On reply, Plaintiff states that the information sought from the probation report relates to whether Defendant acted with malice. Additionally, Plaintiff contends that the information in the report is relevant to “issues against [Defendant] Short and the other defendants [Defendant Short’s mother and his employer], which include the following:

(a) To what extent did JOSEPH SHORT have a history of drug and alcohol abuse, to what extent was he counseled on the consequences of his behavior, and what opportunities were [sic] he provided to avoid that behavior in the future;

(b) To what extent did the PARAGARY’S defendants know, or should they have known, of a history of drug and alcohol abuse, DUI, license suspension, rehabilitation, or mental or emotional illness and stability, which would naturally include information pertaining to past employment;

(c) To what extent did the owner of the vehicle, defendant CUMMINGS, know, or should she have known, known, or should they have known, [sic] of a history of drug and alcohol abuse, DUI, license suspension, rehabilitation, or mental or emotional illness, which would naturally include information pertaining to family history or involvement.”

At this point, the Court can merely note that, at a minimum, Plaintiff will be entitled to nonpersonal information in the report. The burden now rests on Defendant to, at an in-camera hearing, identify personal information that he would like redacted. If such information is identified, the Court will then balance the interests as set forth above and determine whether a redacted report or the entire report will be disclosed.

The Court is, of course, required to conduct an in-camera review of the records before any record can be disclosed.

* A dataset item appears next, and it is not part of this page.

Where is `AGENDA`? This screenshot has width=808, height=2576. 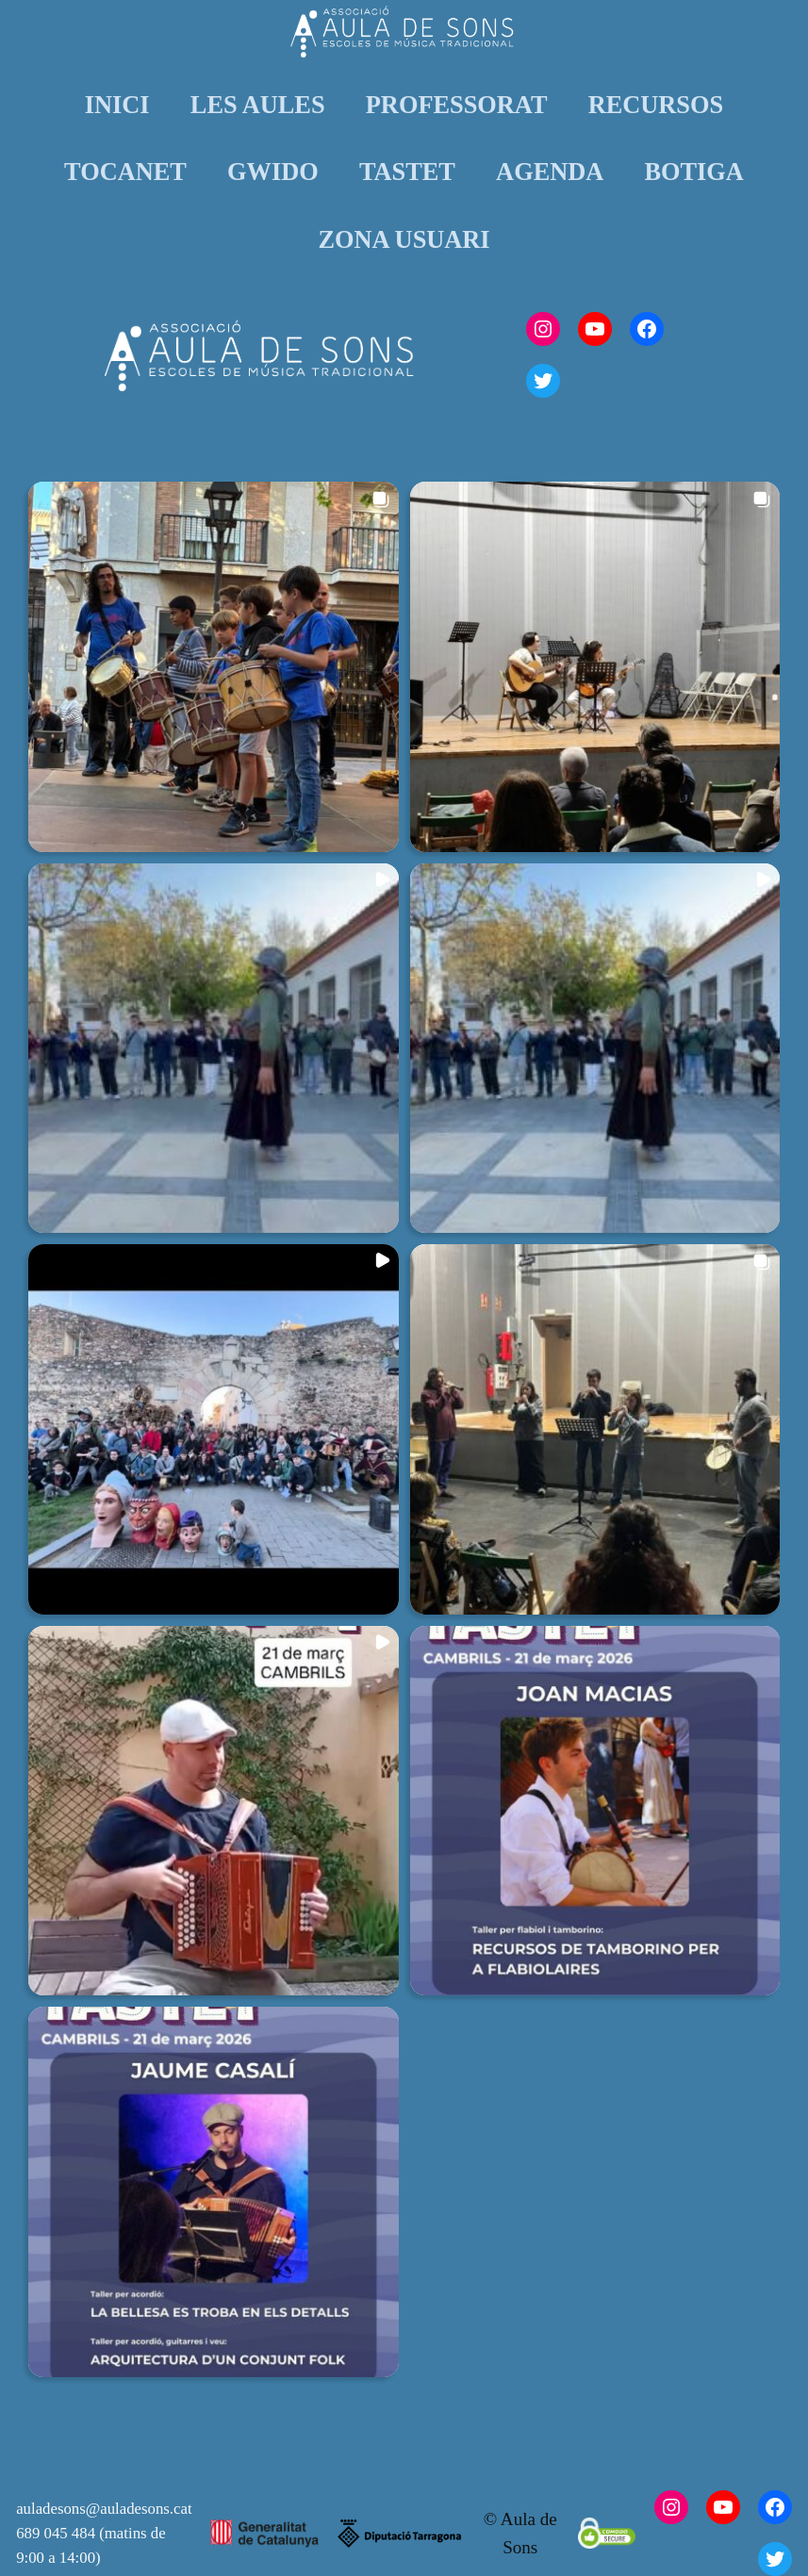 AGENDA is located at coordinates (549, 172).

The parties shall meet and confer to determine several potential dates for the in-camera review to take place after February 1, 2019, and then contact Ellen Brown, the clerk for Department 53, to determine a date permissible with the Court’s schedule.

While Connor was not explicit on this point, given its statement that an in-camera hearing pursuant to Penal Code section 1203.05 shall mirror the procedure governing Pitchess motions, the custodian of the records at the Sacramento County Probation Department is required to bring a copy of the November 15, 2016 probation report and if desired, may bring independent counsel. As seen from Connor, Defendant is permitted to be at the in-camera hearing in order to identify personal information in the probation report that he wants redacted. Plaintiff, however, is not permitted to be present at the in-camera hearing. (Id. at 697.)

Again, the parties shall meet and confer regarding potential date(s) for the in-camera review to take place on a date no earlier than February 1, 2019, and contact the clerk for Department 53 to schedule.

Plaintiff shall prepare a proposed order consistent with this ruling pursuant to CRC 3.1312.